■ WHAT IS NEEDED ■
Every line of the data must be retyped exactly as it stands.

= Beginning of Section =

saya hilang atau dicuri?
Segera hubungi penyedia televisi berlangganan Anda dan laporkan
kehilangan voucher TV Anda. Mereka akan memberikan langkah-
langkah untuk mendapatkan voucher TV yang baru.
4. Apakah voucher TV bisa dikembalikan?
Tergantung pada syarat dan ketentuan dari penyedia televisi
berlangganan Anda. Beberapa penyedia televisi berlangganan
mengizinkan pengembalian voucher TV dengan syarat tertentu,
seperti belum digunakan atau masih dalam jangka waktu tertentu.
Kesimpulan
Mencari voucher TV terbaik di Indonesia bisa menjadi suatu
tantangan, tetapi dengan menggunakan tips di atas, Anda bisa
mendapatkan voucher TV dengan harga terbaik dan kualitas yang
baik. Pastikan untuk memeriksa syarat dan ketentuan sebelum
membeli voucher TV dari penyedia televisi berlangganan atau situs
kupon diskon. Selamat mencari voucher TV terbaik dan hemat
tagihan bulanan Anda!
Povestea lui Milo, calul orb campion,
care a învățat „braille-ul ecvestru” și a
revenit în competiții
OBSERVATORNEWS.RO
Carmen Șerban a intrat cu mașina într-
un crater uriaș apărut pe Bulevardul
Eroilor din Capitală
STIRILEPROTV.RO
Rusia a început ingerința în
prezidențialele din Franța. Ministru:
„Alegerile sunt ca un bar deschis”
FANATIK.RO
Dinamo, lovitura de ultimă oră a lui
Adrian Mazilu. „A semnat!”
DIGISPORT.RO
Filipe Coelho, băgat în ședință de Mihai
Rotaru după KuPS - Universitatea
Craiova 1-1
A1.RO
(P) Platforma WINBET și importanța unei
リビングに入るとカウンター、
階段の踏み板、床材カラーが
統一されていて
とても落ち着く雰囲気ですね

= End of Section =

■ EXERCISE OUTPUT ■
saya hilang atau dicuri?
Segera hubungi penyedia televisi berlangganan Anda dan laporkan
kehilangan voucher TV Anda. Mereka akan memberikan langkah-
langkah untuk mendapatkan voucher TV yang baru.
4. Apakah voucher TV bisa dikembalikan?
Tergantung pada syarat dan ketentuan dari penyedia televisi
berlangganan Anda. Beberapa penyedia televisi berlangganan
mengizinkan pengembalian voucher TV dengan syarat tertentu,
seperti belum digunakan atau masih dalam jangka waktu tertentu.
Kesimpulan
Mencari voucher TV terbaik di Indonesia bisa menjadi suatu
tantangan, tetapi dengan menggunakan tips di atas, Anda bisa
mendapatkan voucher TV dengan harga terbaik dan kualitas yang
baik. Pastikan untuk memeriksa syarat dan ketentuan sebelum
membeli voucher TV dari penyedia televisi berlangganan atau situs
kupon diskon. Selamat mencari voucher TV terbaik dan hemat
tagihan bulanan Anda!
Povestea lui Milo, calul orb campion,
care a învățat „braille-ul ecvestru” și a
revenit în competiții
OBSERVATORNEWS.RO
Carmen Șerban a intrat cu mașina într-
un crater uriaș apărut pe Bulevardul
Eroilor din Capitală
STIRILEPROTV.RO
Rusia a început ingerința în
prezidențialele din Franța. Ministru:
„Alegerile sunt ca un bar deschis”
FANATIK.RO
Dinamo, lovitura de ultimă oră a lui
Adrian Mazilu. „A semnat!”
DIGISPORT.RO
Filipe Coelho, băgat în ședință de Mihai
Rotaru după KuPS - Universitatea
Craiova 1-1
A1.RO
(P) Platforma WINBET și importanța unei
リビングに入るとカウンター、
階段の踏み板、床材カラーが
統一されていて
とても落ち着く雰囲気ですね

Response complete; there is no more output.